B12 is available only from animal sources and thus strict vegetarians are at a risk of deficiency. B12 is bound to animal protein and released by gastric acid. Gastric conditions contributing to B12 deficiency include pancreatic deficiency states, ileal disease (e.g. Crohn's disease), and surgery such as gastrectomy. Pernicious anemia accounts for 15-70% of B12 deficiency. In this situation it is an autoimmune disorder where antibodies are made to intrinsic factor. Drugs that reduce stomach acidity and gastritis are other causes. Because B12 is stored in the liver, it takes about 2 years following a sudden cessation of intake for signs of deficiency to arise.


B12 deficiency is usually detected through a B12 level. Typical lower limits of normal are 200 pg/ml. Levels between 150 and 300 should be confirmed with secondary surrogate markers (see following).

Surrogate markers include methylmalonic acid (MMA) and homocysteine. MMA is elevated in 90-98% of patients with B12 deficiency. This test may be overly sensitive as 25-20% of patients over the age of 70 have elevated levels of MMA, but 25-33% of them do not have B12 deficiency. For this reason, MMA is not routinely recommended in the elderly. Homocysteine is also elevated in B12 deficiency.

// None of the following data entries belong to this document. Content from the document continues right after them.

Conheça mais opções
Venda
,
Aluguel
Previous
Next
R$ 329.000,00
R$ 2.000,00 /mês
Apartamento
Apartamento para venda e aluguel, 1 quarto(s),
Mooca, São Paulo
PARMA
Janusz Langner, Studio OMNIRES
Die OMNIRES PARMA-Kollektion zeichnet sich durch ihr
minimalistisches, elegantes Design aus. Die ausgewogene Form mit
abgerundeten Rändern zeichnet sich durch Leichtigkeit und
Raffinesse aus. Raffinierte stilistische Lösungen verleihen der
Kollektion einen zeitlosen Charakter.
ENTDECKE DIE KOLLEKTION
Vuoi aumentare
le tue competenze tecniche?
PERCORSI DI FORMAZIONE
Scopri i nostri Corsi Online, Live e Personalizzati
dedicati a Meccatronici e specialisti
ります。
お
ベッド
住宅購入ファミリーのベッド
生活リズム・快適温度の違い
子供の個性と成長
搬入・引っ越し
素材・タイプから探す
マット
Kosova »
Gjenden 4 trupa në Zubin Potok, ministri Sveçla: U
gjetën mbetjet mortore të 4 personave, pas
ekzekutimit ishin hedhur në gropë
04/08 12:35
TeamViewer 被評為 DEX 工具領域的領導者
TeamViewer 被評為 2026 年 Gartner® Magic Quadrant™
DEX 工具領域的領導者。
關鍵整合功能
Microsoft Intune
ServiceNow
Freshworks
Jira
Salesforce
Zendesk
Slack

In the past, the Shilling's test was advocated as a method of determining whether oral or intramuscular B12 supplementation will be required. In the Shillings test it can be determined whether or not oral B12 is absorbable using a radioassay. The Shillings test is, however, somewhat expensive and certainly inconvenient. Some authors advocate simply providing B12 to the patient via an oral or nasal route, and then retesting the patient after a few months as a simpler and more direct method of determining whether shots will be needed.

While B12 deficiency can cause a macrocytic anemia, this is not required for diagnosis, and the absence of anemia should not dissuade the physician from considering B12 deficiency.

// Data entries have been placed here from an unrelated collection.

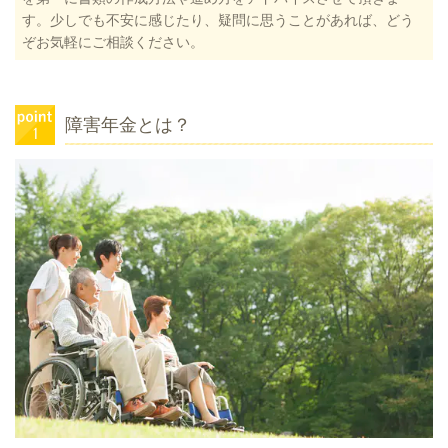
す。少しでも不安に感じたり、疑問に思うことがあれば、どう
ぞお気軽にご相談ください。
障害年金とは？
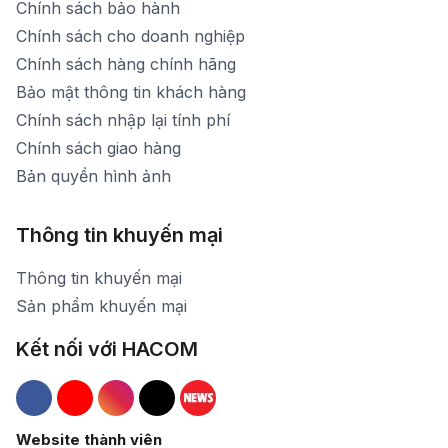
Chính sách bảo hành
Chính sách cho doanh nghiệp
Chính sách hàng chính hãng
Bảo mật thông tin khách hàng
Chính sách nhập lại tính phí
Chính sách giao hàng
Bản quyền hình ảnh
Thông tin khuyến mại
Thông tin khuyến mại
Sản phẩm khuyến mại
Kết nối với HACOM
Hacom Facebook
Hacom YouTube
Hacom Instagram
Hacom TikTok
Website thành viên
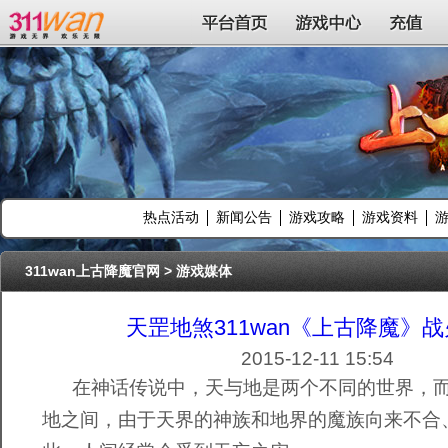
311wan平台
平台首页
游戏中心
充值
热点活动
新闻公告
游戏攻略
游戏资料
311wan上古降魔官网
>
游戏媒体
天罡地煞311wan《上古降魔》
2015-12-11 15:54
在神话传说中，天与地是两个不同的世界，而
地之间，由于天界的神族和地界的魔族向来不合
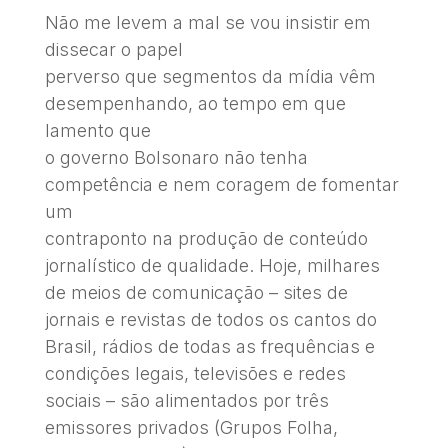
Não me levem a mal se vou insistir em
dissecar o papel
perverso que segmentos da mídia vêm
desempenhando, ao tempo em que
lamento que
o governo Bolsonaro não tenha
competência e nem coragem de fomentar
um
contraponto na produção de conteúdo
jornalístico de qualidade. Hoje, milhares
de meios de comunicação – sites de
jornais e revistas de todos os cantos do
Brasil, rádios de todas as frequências e
condições legais, televisões e redes
sociais – são alimentados por três
emissores privados (Grupos Folha,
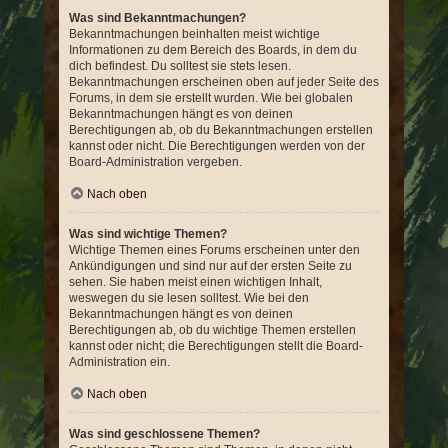
Was sind Bekanntmachungen?
Bekanntmachungen beinhalten meist wichtige
Informationen zu dem Bereich des Boards, in dem du
dich befindest. Du solltest sie stets lesen.
Bekanntmachungen erscheinen oben auf jeder Seite des
Forums, in dem sie erstellt wurden. Wie bei globalen
Bekanntmachungen hängt es von deinen
Berechtigungen ab, ob du Bekanntmachungen erstellen
kannst oder nicht. Die Berechtigungen werden von der
Board-Administration vergeben.
Nach oben
Was sind wichtige Themen?
Wichtige Themen eines Forums erscheinen unter den
Ankündigungen und sind nur auf der ersten Seite zu
sehen. Sie haben meist einen wichtigen Inhalt,
weswegen du sie lesen solltest. Wie bei den
Bekanntmachungen hängt es von deinen
Berechtigungen ab, ob du wichtige Themen erstellen
kannst oder nicht; die Berechtigungen stellt die Board-
Administration ein.
Nach oben
Was sind geschlossene Themen?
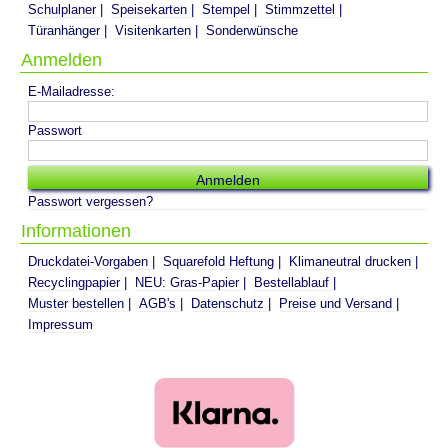
Schulplaner
Speisekarten
Stempel
Stimmzettel
Türanhänger
Visitenkarten
Sonderwünsche
Anmelden
E-Mailadresse:
Passwort
Passwort vergessen?
Informationen
Druckdatei-Vorgaben
Squarefold Heftung
Klimaneutral drucken
Recyclingpapier
NEU: Gras-Papier
Bestellablauf
Muster bestellen
AGB's
Datenschutz
Preise und Versand
Impressum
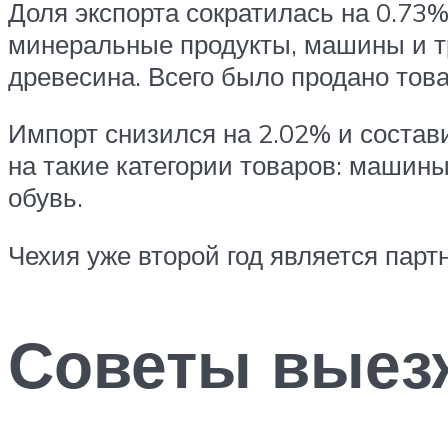
Доля экспорта сократилась на 0.73
минеральные продукты, машины и т
древесина. Всего было продано тов
Импорт снизился на 2.02% и состав
на такие категории товаров: машины
обувь.
Чехия уже второй год является пар
Советы выез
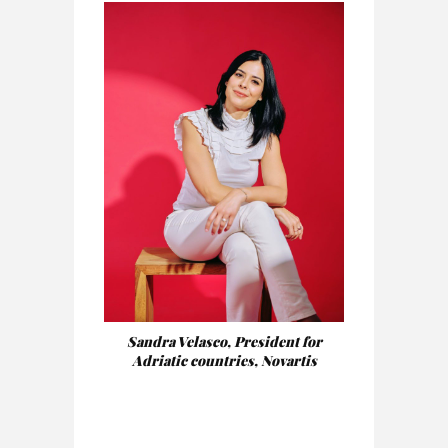
Sandra Velasco, President for
Adriatic countries, Novartis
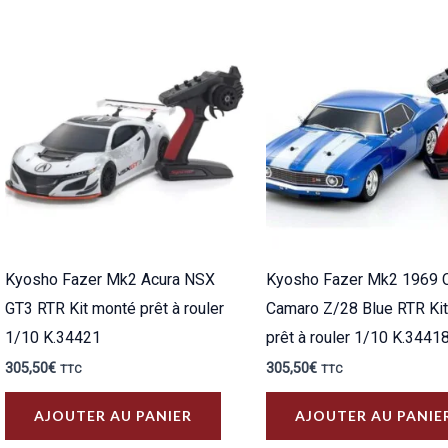
Kyosho Fazer Mk2 Acura NSX
Kyosho Fazer Mk2 1969 
GT3 RTR Kit monté prêt à rouler
Camaro Z/28 Blue RTR Ki
1/10 K.34421
prêt à rouler 1/10 K.3441
305,50
€
305,50
€
TTC
TTC
AJOUTER AU PANIER
AJOUTER AU PANIE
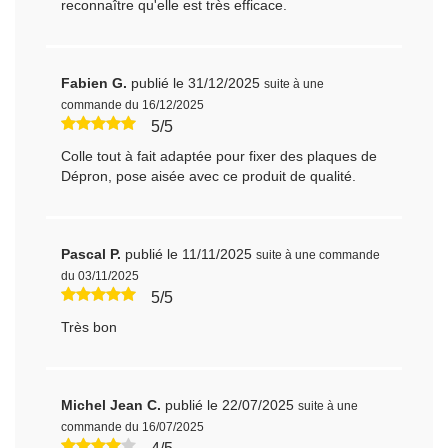
reconnaître qu'elle est très efficace.
Fabien G.
publié le 31/12/2025
suite à une
commande du 16/12/2025
5/5
Colle tout à fait adaptée pour fixer des plaques de
Dépron, pose aisée avec ce produit de qualité.
Pascal P.
publié le 11/11/2025
suite à une commande
du 03/11/2025
5/5
Très bon
Michel Jean C.
publié le 22/07/2025
suite à une
commande du 16/07/2025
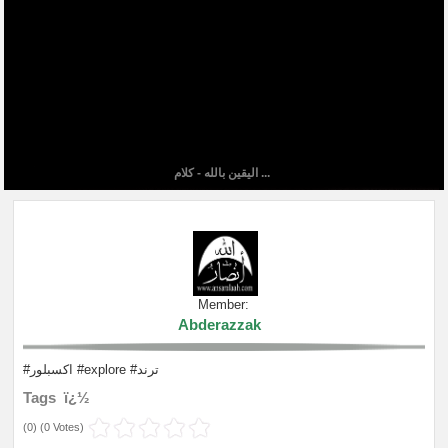
اليقين بالله - كلام ...
Member:
Abderazzak
#اكسبلور #explore #ترند
Tags ï¿½
(
0
) (
0 Votes
)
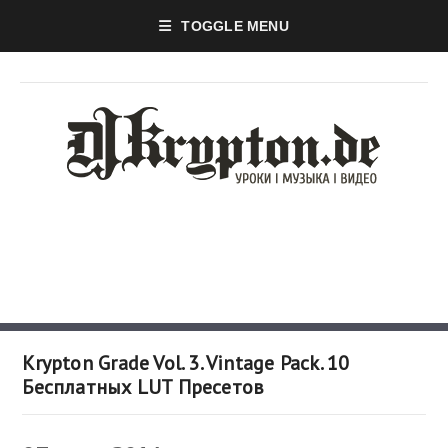
TOGGLE MENU
Krypton Grade Vol. 3. Vintage Pack. 10
Бесплатных LUT Пресетов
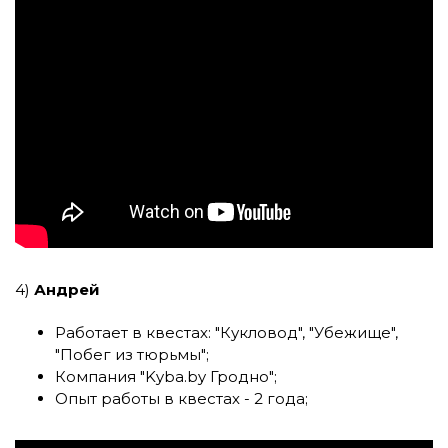
4)
Андрей
Работает в квестах:
"Кукловод"
,
"Убежище"
,
"Побег из тюрьмы"
;
Компания
"Kyba.by Гродно"
;
Опыт работы в квестах - 2 года;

There are presently a variety of options. Oral therapy involves giving 250 ug to 1 mg of B12 daily. Monthly injections of B12 are traditional. Nasal B12 is also now available. All modes of treatment should include a method of checking for response. If clinical syndromes do not improve on oral B12 supplementation, asess surrogate markers (MMA, homocysteine), or perform a Shilling test.

Case Example:

A 45 year old man presented with dizziness. The usual tests including audiometry, ENG and an MRI were all normal. In the course of an evaluation for gastritis it was determined that he was infected with H-pylori. B12 levels were checked and found to be low (100). His dizziness eventually resolved with injections of B12.